Curfew would begin in ten minutes.
Erica made her way through the main street, rushing somewhat. So long as she made it away from the cameras it would be fine even if she were five minutes late. Her hands held the bag close to her chest, groceries buried against the fabric of her jacket. She rushed through the streets and climbed up the hill to her home, lounging forward. The streets were empty. And though it was not the first time she’d been late out at night, cutting it close with curfew, she could feel a weight on her shoulders.

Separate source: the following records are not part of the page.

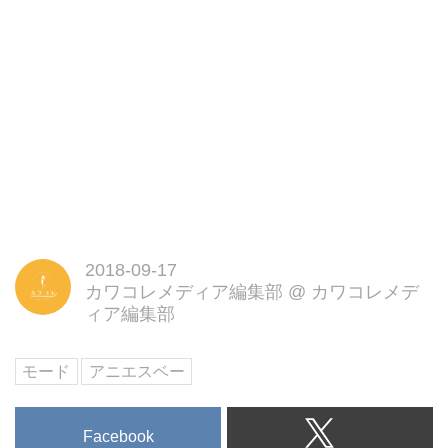
2018-09-17
カワコレメディア編集部
@
カワコレメデ
ィア編集部
モード
アニエスベー
Facebook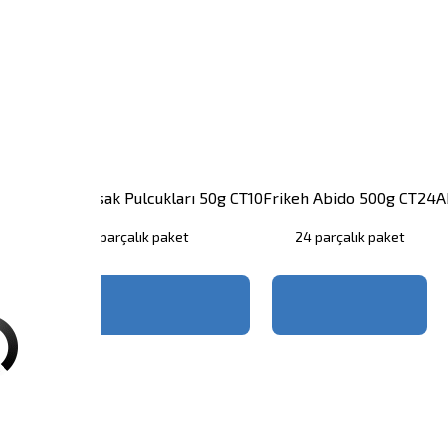
1
Abido Sarımsak Pulcukları 50g CT10
Frikeh Abido 500g CT24
A
10 parçalık paket
24 parçalık paket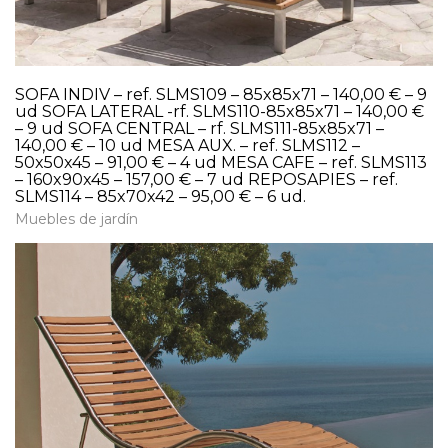
SOFA INDIV – ref. SLMS109 – 85x85x71 – 140,00 € – 9
ud SOFA LATERAL -rf. SLMS110-85x85x71 – 140,00 €
– 9 ud SOFA CENTRAL – rf. SLMS111-85x85x71 –
140,00 € – 10 ud MESA AUX. – ref. SLMS112 –
50x50x45 – 91,00 € – 4 ud MESA CAFE – ref. SLMS113
– 160x90x45 – 157,00 € – 7 ud REPOSAPIES – ref.
SLMS114 – 85x70x42 – 95,00 € – 6 ud.
Muebles de jardín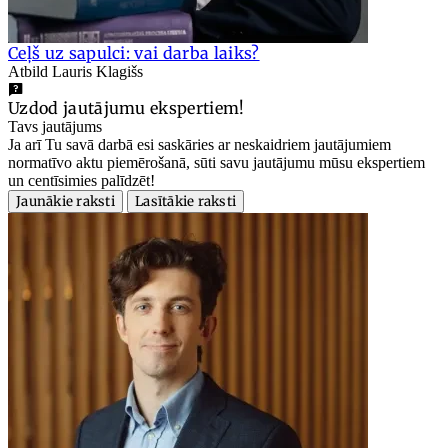
Ceļš uz sapulci: vai darba laiks?
Atbild Lauris Klagišs
Uzdod jautājumu ekspertiem!
Tavs jautājums
Ja arī Tu savā darbā esi saskāries ar neskaidriem jautājumiem
normatīvo aktu piemērošanā, sūti savu jautājumu mūsu ekspertiem
un centīsimies palīdzēt!
Jaunākie raksti
Lasītākie raksti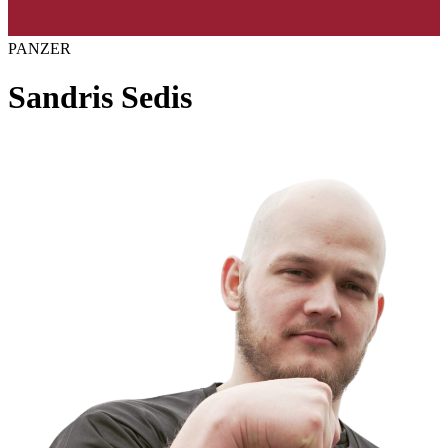
PANZER
Sandris Sedis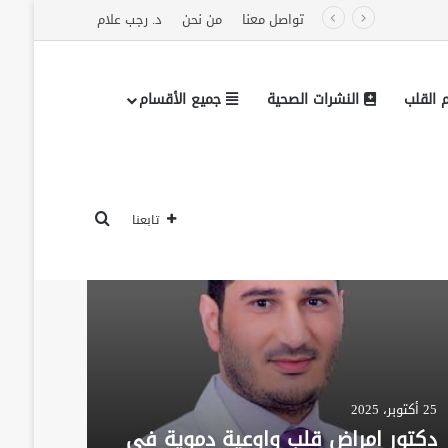
تواصل معنا
من نحن
د. رجب علام
القلب
النشرات الصحية
جميع الأقسام
تشخيص أمراض القلب
تشخي
تابعنا
25 أكتوبر، 2025
30 مارس، 2026
دكتور امراض قلب واوعية دموية في
هل د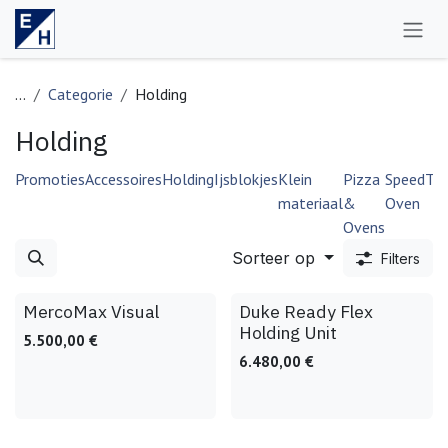
Overslaan naar inhoud
...
Categorie
Holding
Holding
Promoties
Accessoires
Holding
Ijsblokjes
Klein
Pizza
Speed
Toa
materiaal
&
Oven
Ovens
Sorteer op
Filters
MercoMax Visual
Duke Ready Flex
Holding Unit
5.500,00
€
6.480,00
€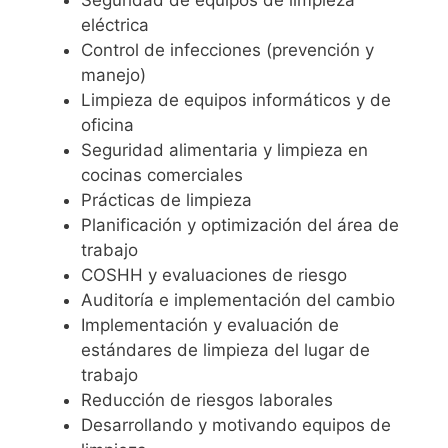
Seguridad de equipos de limpieza
eléctrica
Control de infecciones (prevención y
manejo)
Limpieza de equipos informáticos y de
oficina
Seguridad alimentaria y limpieza en
cocinas comerciales
Prácticas de limpieza
Planificación y optimización del área de
trabajo
COSHH y evaluaciones de riesgo
Auditoría e implementación del cambio
Implementación y evaluación de
estándares de limpieza del lugar de
trabajo
Reducción de riesgos laborales
Desarrollando y motivando equipos de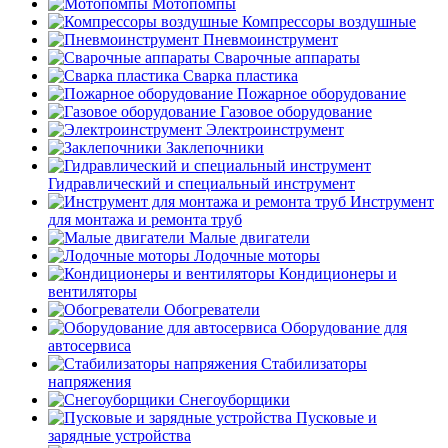
Мотопомпы
Компрессоры воздушные
Пневмоинструмент
Сварочные аппараты
Сварка пластика
Пожарное оборудование
Газовое оборудование
Электроинструмент
Заклепочники
Гидравлический и специальный инструмент
Инструмент
для монтажа и ремонта труб
Малые двигатели
Лодочные моторы
Кондиционеры и
вентиляторы
Обогреватели
Оборудование для
автосервиса
Стабилизаторы
напряжения
Снегоуборщики
Пусковые и
зарядные устройства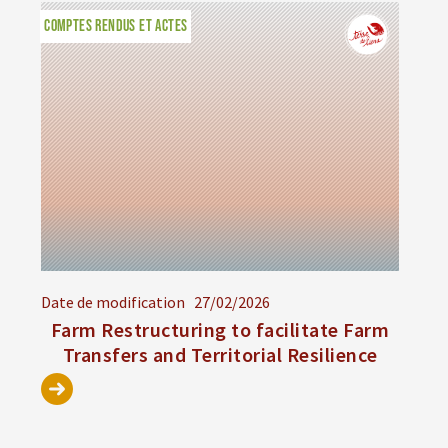
COMPTES RENDUS ET ACTES
Date de modification
27/02/2026
Farm Restructuring to facilitate Farm
Transfers and Territorial Resilience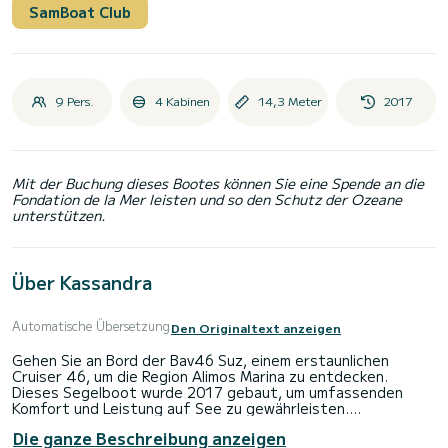
SamBoat Club
9 Pers.
4 Kabinen
14,3 Meter
2017
Mit der Buchung dieses Bootes können Sie eine Spende an die
Fondation de la Mer leisten und so den Schutz der Ozeane
unterstützen.
Über Kassandra
Automatische Übersetzung
Den Originaltext anzeigen
Gehen Sie an Bord der Bav46 Suz, einem erstaunlichen
Cruiser 46, um die Region Alimos Marina zu entdecken.
Dieses Segelboot wurde 2017 gebaut, um umfassenden
Komfort und Leistung auf See zu gewährleisten.
Die ganze Beschreibung anzeigen
Das Segelboot ist 14 Meter lang und hat 75 PS. Die 4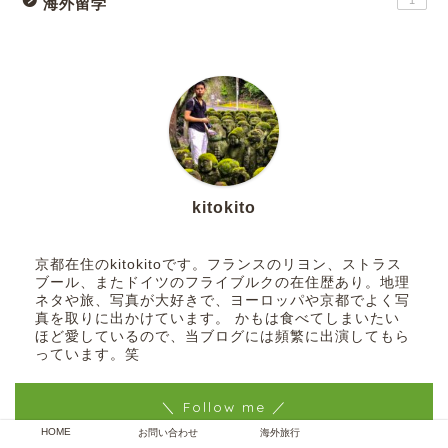
1
海外留学
kitokito
京都在住のkitokitoです。フランスのリヨン、ストラス
ブール、またドイツのフライブルクの在住歴あり。地理
ネタや旅、写真が大好きで、ヨーロッパや京都でよく写
真を取りに出かけています。 かもは食べてしまいたい
ほど愛しているので、当ブログには頻繁に出演してもら
っています。笑
＼ Follow me ／
HOME
お問い合わせ
海外旅行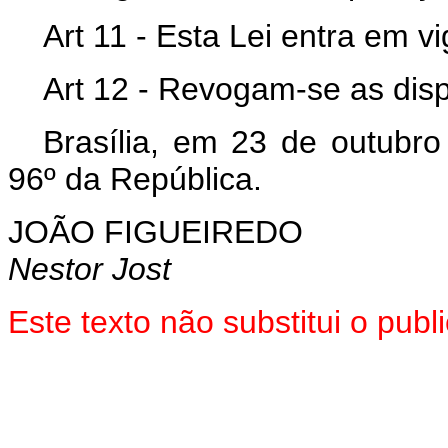
Art 11 - Esta Lei entra em v
Art 12 - Revogam-se as disp
Brasília, em 23 de outubr
96º da República.
JOÃO FIGUEIREDO
Nestor Jost
Este texto não substitui o pu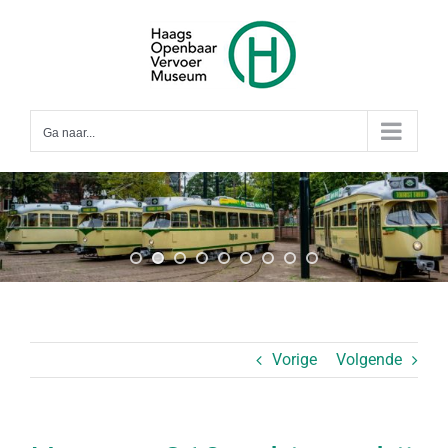
Ga
naar
inhoud
Ga naar...
Vorige
Volgende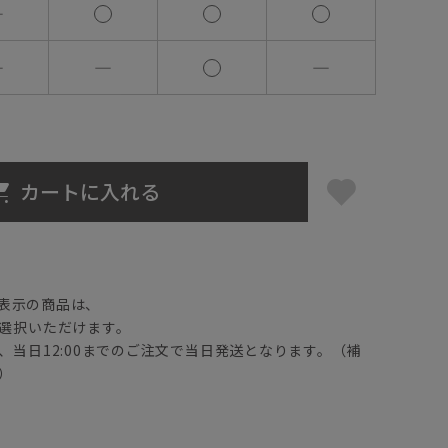
―
―
―
―
カートに入れる
】
表示の商品は、
選択いただけます。
、当日12:00までのご注文で当日発送となります。（補
）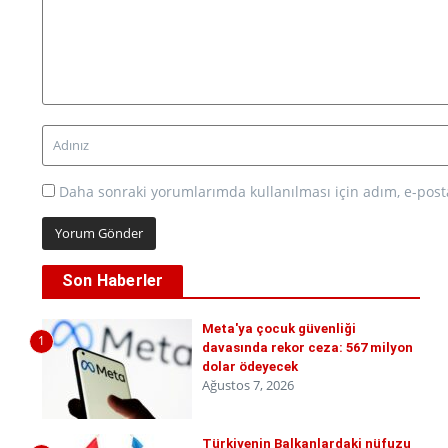
Daha sonraki yorumlarımda kullanılması için adım, e-posta
Son Haberler
Meta'ya çocuk güvenliği
1
davasında rekor ceza: 567 milyon
dolar ödeyecek
Ağustos 7, 2026
Türkiyenin Balkanlardaki nüfuzu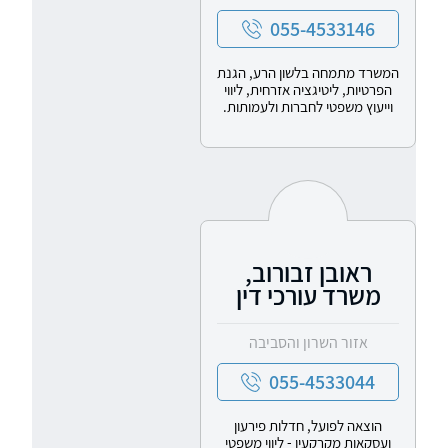
055-4533146
המשרד מתמחה בלשון הרע, הגנת
הפרטיות, ליטיגציה אזרחית, ליווי
וייעוץ משפטי לחברות ולעמותות.
ראובן זבורוב,
משרד עורכי דין
אזור השרון והסביבה
055-4533044
הוצאה לפועל, חדלות פירעון
ועסקאות מקרקעין - ליווי משפטי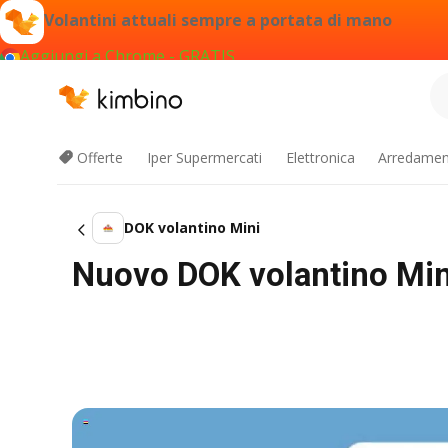
Volantini attuali sempre a portata di mano
Aggiungi a Chrome - GRATIS
Offerte
Iper Supermercati
Elettronica
Arredament
DOK volantino Mini
Nuovo DOK volantino Mini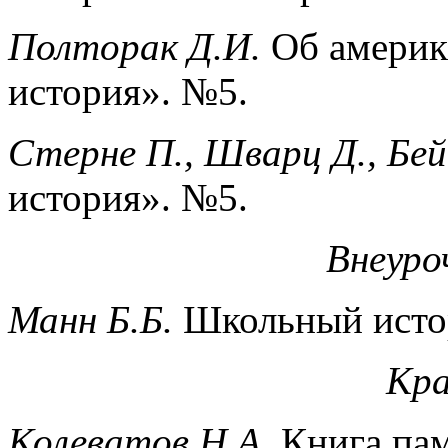
Полторак Д.И.
Об америк
история». №5.
Стерне П., Шварц Д., Бей
история». №5.
Внеуро
Манн Б.Б.
Школьный истор
Кра
Колеватов Н.А.
Книга па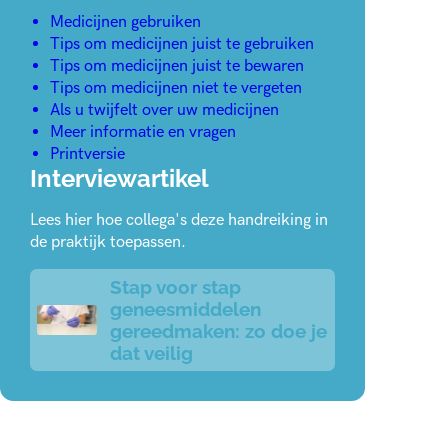
Medicijnen gebruiken
Tips om medicijnen juist te gebruiken
Tips om medicijnen juist te bewaren
Tips om medicijnen niet te vergeten
Als u twijfelt over uw medicijnen
Meer informatie en vragen
Printversie
Interviewartikel
Lees hier hoe collega's deze handreiking in
de praktijk toepassen.
Stap voor stap
geneesmiddelen
gereedmaken: zo doe je
dat veilig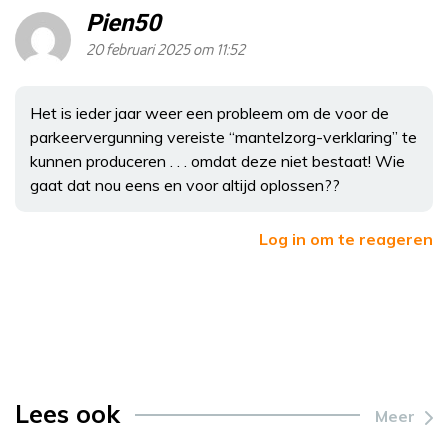
Pien50
20 februari 2025 om 11:52
Het is ieder jaar weer een probleem om de voor de
parkeervergunning vereiste “mantelzorg-verklaring” te
kunnen produceren . . . omdat deze niet bestaat! Wie
gaat dat nou eens en voor altijd oplossen??
Log in om te reageren
Lees ook
Meer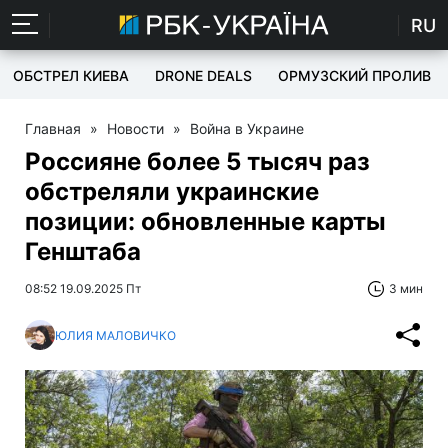
RU
ОБСТРЕЛ КИЕВА
DRONE DEALS
ОРМУЗСКИЙ ПРОЛИВ
Главная
»
Новости
»
Война в Украине
Россияне более 5 тысяч раз
обстреляли украинские
позиции: обновленные карты
Генштаба
08:52 19.09.2025 Пт
3 мин
ЮЛИЯ МАЛОВИЧКО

Her mother called her as soon as she made it through the door of her home. They spoke often. Every day, a few minutes after curfew had set in. They spoke of the weather, mentioned the rain that never quite seemed to leave. She’d tell her mother of her day, starting from the mould on the walls to the walk to school and the walk back home. She’d talk about interesting things she saw, though they usually were only about the sort of food they’d had all day and what they would have for dinner. They’d talk about people they knew, the things they did, who they talked to, who they loved and who they could not stand. They’d talk about her degree. They talked about everything they could talk about and when they ran out of things, both of them sitting quietly on the line, they hung up.
“How’s the mould?” Her mother asked her.
“It’s gone on some walls.” Erica said, dropping her groceries to the floor and making her way to the room. The walls were wet. “The paint has started to peel off though.” It had bubbled at first and she, out of curiosity, had pressed her finger against it. The whole thing ended up cracking and falling onto the floor. “I might need a fan or something to suck out the moisture from the room. It’s too humid.” She wondered how much a machine like that would cost. “How is Lucy?” Her sister, three years younger.
“Better.” Her mother stated, and Erica could hear the smile on her lips. “They said that if this continues she’ll be allowed back home on Monday.”
“Good.” She muttered. “That’s really good.”
“Did you have a good day?”
Erica shifted her phone from one ear to the other. She kneeled in front of the mould. “It was good. It didn’t rain in the morning. And it was quite nice on the way to campus.” She could see the path again, if she thought about it long enough. “There was a man.” She said, running a finger against the wall. “He was lying on the grass. He seemed very ill.” The mould painted her fingertips black. “I think he was dead.” Her mother said nothing. And it suddenly dawned on her that they were not in the same room. That they were on the phone. That while it wasn’t often that people listened in, you just never quite knew. Erica coughed, rubbing the mould off with her other fingertips.
She asked, “Have you spoken to grandmother recently?” She hadn’t heard from her since her birthday. Four months ago.
“You should call her.” Her mother said.
“I will.” But she wouldn’t. Neither of them ever did.